**Task statement:** Return the tail of the records exactly, starting from the line containing "Eurostat objavio nove minimalne plaće: Gdje" and ending with the final line.
*** Opening Data to examine ***
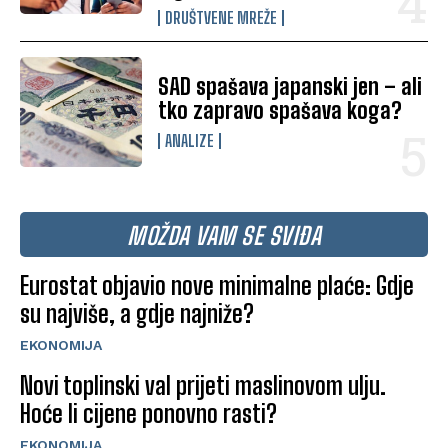
DRUŠTVENE MREŽE
SAD spašava japanski jen – ali
tko zapravo spašava koga?
ANALIZE
MOŽDA VAM SE SVIĐA
Eurostat objavio nove minimalne plaće: Gdje
su najviše, a gdje najniže?
EKONOMIJA
Novi toplinski val prijeti maslinovom ulju.
Hoće li cijene ponovno rasti?
EKONOMIJA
*** Closing Data to examine ***
**Task response:**
Eurostat objavio nove minimalne plaće: Gdje
su najviše, a gdje najniže?
EKONOMIJA
Novi toplinski val prijeti maslinovom ulju.
Hoće li cijene ponovno rasti?
EKONOMIJA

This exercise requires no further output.